Michaels does a good job of explaining climate and weather in a humourous, unbiased manner. He pays respect to both sides of the equation. He explained that locations near the equator and on the ocean have highly regulated temperatures due to the high moisture content in the air (warm, moist air rises, taking the heat with it). Rio, for example, which is near the equator, has an average high in the low 90 F (32 C) range whereas that high would be much higer in a non-ocean area. Note the high end of the range for Indonesia is 32 C. We get highs like that in some parts of Canada in the summer.
He was making those comments in reply to a Canadian GCM which was predicting warming of up to 300% in places. It had predicted warming up to 49 C in the US Gulf states. The only way that could happen, according to Michaels, would be to drain the Gulf of Mexico and blacktop it.

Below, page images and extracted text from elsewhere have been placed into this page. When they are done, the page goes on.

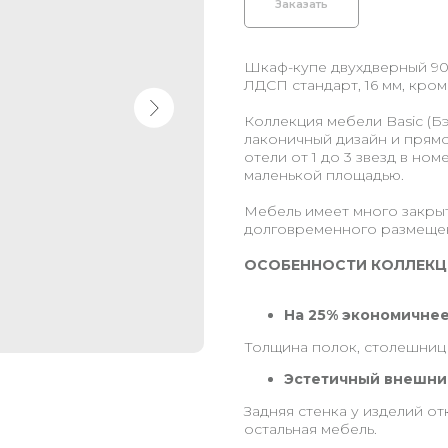
Заказать
Шкаф-купе двухдверный 90
ЛДСП стандарт, 16 мм, кром
Коллекция мебели Basic (Бэ
лаконичный дизайн и прямо
отели от 1 до 3 звезд в ном
маленькой площадью.
Мебель имеет много закрыт
долговременного размещен
ОСОБЕННОСТИ КОЛЛЕКЦ
На 25% экономичнее
Толщина полок, столешниц 
Эстетичный внешни
Задняя стенка у изделий от
остальная мебель.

Most of the warming is taking place in the coldest parts of the world ‘in the winter’. That includes Siberia and Northwest Canada, but not Antarctica. The Russian leader was pleased to hear that Siberia was warming.

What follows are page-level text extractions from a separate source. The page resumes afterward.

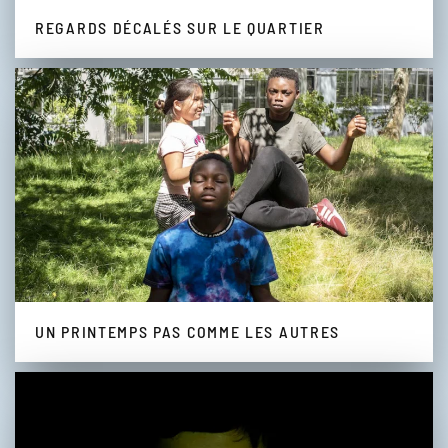
REGARDS DÉCALÉS SUR LE QUARTIER
UN PRINTEMPS PAS COMME LES AUTRES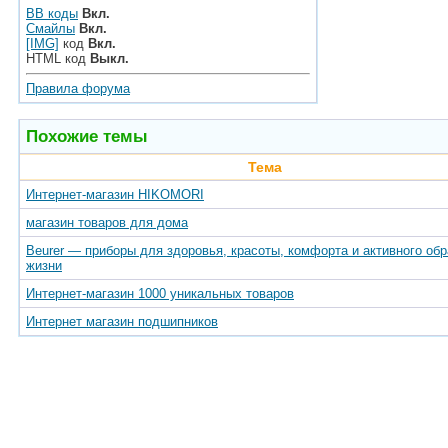
BB коды
Вкл.
Смайлы
Вкл.
[IMG]
код
Вкл.
HTML код
Выкл.
Правила форума
Похожие темы
Тема
Интернет-магазин HIKOMORI
магазин товаров для дома
Beurer — приборы для здоровья, красоты, комфорта и активного обр
жизни
Интернет-магазин 1000 уникальных товаров
Интернет магазин подшипников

On a humourous note, a wag in a Canadian blog made a comment on the Tar Sands in northern Alberta. He claimed it was naturally polluted with oil in the sand and that Alberta was doing its best to clean it up by extracting it. I don’t think Greenpeace and other activist/alarmists will see the humour in that somehow. Many religious zealots seem to have that dour quality.
Lazlo says
Luke: ‘E&E – say no more ! say NO more …’

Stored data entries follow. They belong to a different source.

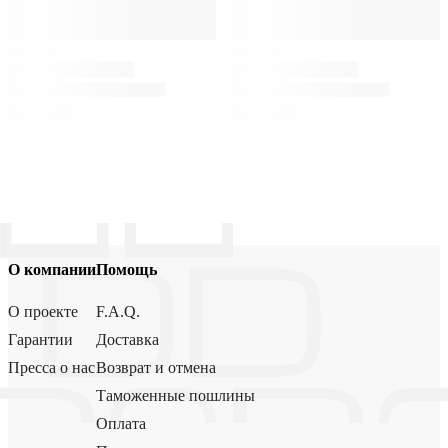
О компании
Помощь
О проекте
F.A.Q.
Гарантии
Доставка
Пресса о нас
Возврат и отмена
Таможенные пошлины
Оплата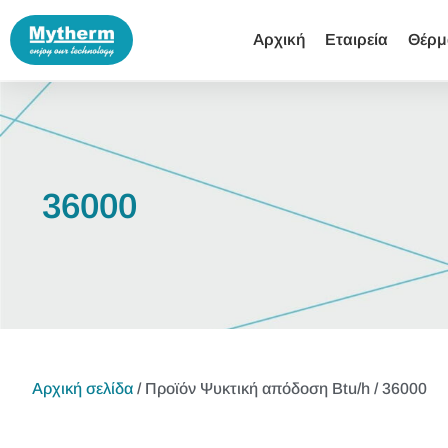
Αρχική
Εταιρεία
Θέρμ
36000
Αρχική σελίδα
/ Προϊόν Ψυκτική απόδοση Btu/h / 36000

So you would be standing by the Oreskes paper then? Woohoo!
Luke says
DHMO
http://news.mongabay.com/2006/0503-ucar.html
http://www.nature.com/nature/journal/v441/n7089/pdf/nature04744.pdf
http://www.gfdl.noaa.gov/~gav/REPRINTS/VS_07_GWnCIRC.final.pdf
http://www.agu.org/pubs/crossref/2007/2007GL030854.shtml
Luke says
Monsoon – perhaps http://www.nature.com/news/2008/081106/full/news.2008.1213.html
DHMO says
Luke so you have no personal knowledge in order to explain you proclaim the word. Come EL Nino more rain or less rain in Indonesia? Whichever it is why is it so? Or do you just have links to regurgitate?
Luke says
Well that was a waste of time on DHMO.
Ummmm let’ see …. gee dats a hard ‘un mate. Looks like we’re back to clubbing rocks.
I think El Nino might bring less rain to Indonesia. Gee I wonder why…. might it be the due to the interplay of atmospheric circulation (such as the Walker circulation) and Pacific SSTs that the convective systems move away from the Archipelago. Try googling the very many explanations of ENSO mate.
(are these people serious?)
DHMO says
Luke that wasn’t so was it so you reckon less rain so why would the Indonesians want less rain? “Pacific SSTs that the convective systems move away from the Archipelago” Is that your way of saying the oceans get colder around Indonesia when El Nino is in force. If so by how much?
Luke says
Yes I’m sure the Indonesians enjoyed the massive droughts and forest fires from El Nino events.
On SSTs being cooler – maybe not – Archipelago is a complex place for currents and SST patterns.
SJT says
My use of the word “bad” was in reference to first paragraph of the topic itself, don’t blame me for setting up the moral judgements.
You might also like to point out my constant use of the word “consensus”, because I can’t remember the last time I used it here.
DHMO says
Luke you go again “Yes I’m sure the Indonesians enjoyed the massive droughts and forest fires from El Nino events.” I am sure they are not crazy even if you say they are.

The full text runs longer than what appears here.